Officially it is former crime boss James “Whitey” Bulger who’s on trial, but this week a lot of incriminating evidence pointed in another direction: at Boston FBI agents whose job was to take down organized crime.

Retired FBI supervisor John Morris was on the witness stand Thursday and Friday, describing behavior that could have landed him in jail if he hadn’t gotten an immunity deal for his willingness to testify.

Mr. Morris acknowledged that he accepted money and gifts from Mr. Bulger, that he helped to feed sensitive information to Bulger, and that he signed off on misleading reports about what information Bulger was sharing with the Federal Bureau of Investigation.

Bad behavior by the FBI doesn’t mean that Bulger is likely to win the “not guilty” jury verdict that he hopes for. He's being tried on racketeering counts that include 19 alleged murders.
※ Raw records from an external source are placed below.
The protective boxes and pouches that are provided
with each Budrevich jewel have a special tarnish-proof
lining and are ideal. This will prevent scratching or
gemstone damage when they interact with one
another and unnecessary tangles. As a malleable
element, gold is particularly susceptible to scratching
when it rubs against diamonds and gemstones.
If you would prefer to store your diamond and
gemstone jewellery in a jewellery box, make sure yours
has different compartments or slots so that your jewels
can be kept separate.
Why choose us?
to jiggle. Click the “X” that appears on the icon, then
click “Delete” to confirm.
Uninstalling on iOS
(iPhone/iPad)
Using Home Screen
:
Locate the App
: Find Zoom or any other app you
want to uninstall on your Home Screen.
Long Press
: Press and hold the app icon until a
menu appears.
But the trial is opening a new window on a cautionary chapter in FBI history.

Four decades ago, in an era when the agency’s focus was on attacking Italian-American organized crime, its Boston office developed a cozy and corrupt relationship with the Irish-American crime group led by Bulger and a few colleagues.

The FBI listed Bulger and his partner, Stephen "The Rifleman" Flemmi, as top informants against other criminals. But Bulger’s handler, a former Morris subordinate named John Connolly, went from being lauded for his anti-Mafia successes to serving prison time as a convicted felon.

On Friday, Morris acknowledged that he panicked when Bulger and Mr. Flemmi were indicted in 1995 because he knew his acceptance of bribes from Bulger could be exposed.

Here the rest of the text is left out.